- **ASSIGNMENT**:
Copy, from the material below, each line that contains the word "cremation".

Segment Open

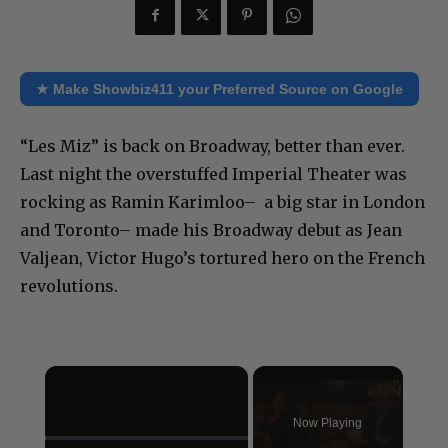
★ Make Showbiz411 your Preferred Source on Google
“Les Miz” is back on Broadway, better than ever.
Last night the overstuffed Imperial Theater was
rocking as Ramin Karimloo– a big star in London
and Toronto– made his Broadway debut as Jean
Valjean, Victor Hugo’s tortured hero on the French
revolutions.
×
Now Playing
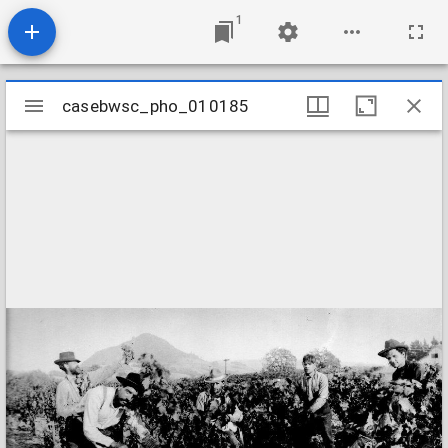
1
Mirador
casebwsc_pho_010185
casebwsc_pho_010185
viewer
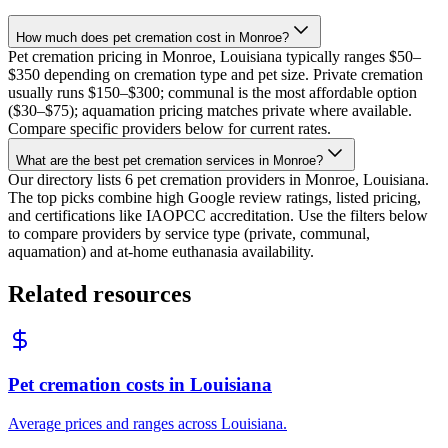
How much does pet cremation cost in Monroe?
Pet cremation pricing in Monroe, Louisiana typically ranges $50–
$350 depending on cremation type and pet size. Private cremation
usually runs $150–$300; communal is the most affordable option
($30–$75); aquamation pricing matches private where available.
Compare specific providers below for current rates.
What are the best pet cremation services in Monroe?
Our directory lists 6 pet cremation providers in Monroe, Louisiana.
The top picks combine high Google review ratings, listed pricing,
and certifications like IAOPCC accreditation. Use the filters below
to compare providers by service type (private, communal,
aquamation) and at-home euthanasia availability.
Related resources
Pet cremation costs in Louisiana
Average prices and ranges across Louisiana.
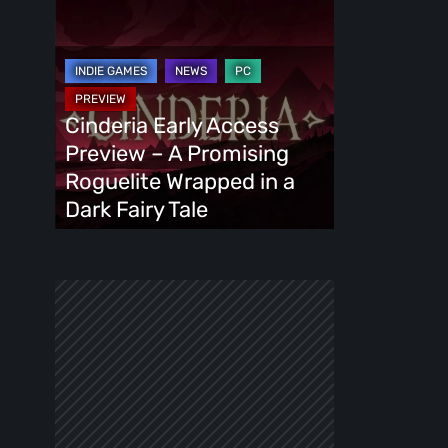
Cinderia
Early
Access
Preview
–
Cinderia Early Access
A
Preview – A Promising
Promising
Roguelite Wrapped in a
Roguelite
Dark Fairy Tale
Wrapped
in
a
Dark
Fairy
Tale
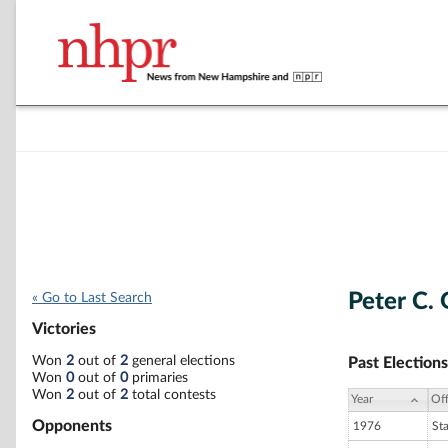
Peter C. 
« Go to Last Search
Victories
Won
2
out of
2
general elections
Past Elections
Won
0
out of
0
primaries
Won
2
out of
2
total contests
Year
Off
Opponents
1976
St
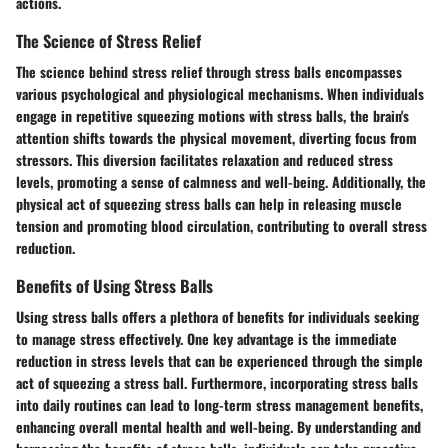
actions.
The Science of Stress Relief
The science behind stress relief through stress balls encompasses
various psychological and physiological mechanisms. When individuals
engage in repetitive squeezing motions with stress balls, the brain's
attention shifts towards the physical movement, diverting focus from
stressors. This diversion facilitates relaxation and reduced stress
levels, promoting a sense of calmness and well-being. Additionally, the
physical act of squeezing stress balls can help in releasing muscle
tension and promoting blood circulation, contributing to overall stress
reduction.
Benefits of Using Stress Balls
Using stress balls offers a plethora of benefits for individuals seeking
to manage stress effectively. One key advantage is the immediate
reduction in stress levels that can be experienced through the simple
act of squeezing a stress ball. Furthermore, incorporating stress balls
into daily routines can lead to long-term stress management benefits,
enhancing overall mental health and well-being. By understanding and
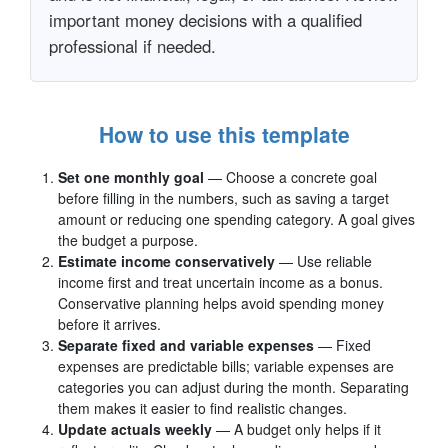
important money decisions with a qualified
professional if needed.
How to use this template
Set one monthly goal
— Choose a concrete goal
before filling in the numbers, such as saving a target
amount or reducing one spending category. A goal gives
the budget a purpose.
Estimate income conservatively
— Use reliable
income first and treat uncertain income as a bonus.
Conservative planning helps avoid spending money
before it arrives.
Separate fixed and variable expenses
— Fixed
expenses are predictable bills; variable expenses are
categories you can adjust during the month. Separating
them makes it easier to find realistic changes.
Update actuals weekly
— A budget only helps if it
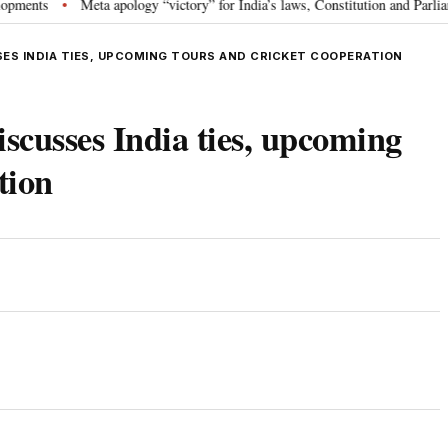
Meta apology “victory” for India’s laws, Constitution and Parliament: N
•
SES INDIA TIES, UPCOMING TOURS AND CRICKET COOPERATION
cusses India ties, upcoming
tion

Segment Closed

- **RESULT OF THE TASK**:
How much does pet cremation cost in Monroe?
Pet cremation pricing in Monroe, Louisiana typically ranges $50–
$350 depending on cremation type and pet size. Private cremation
What are the best pet cremation services in Monroe?
Our directory lists 6 pet cremation providers in Monroe, Louisiana.
Pet cremation costs in Louisiana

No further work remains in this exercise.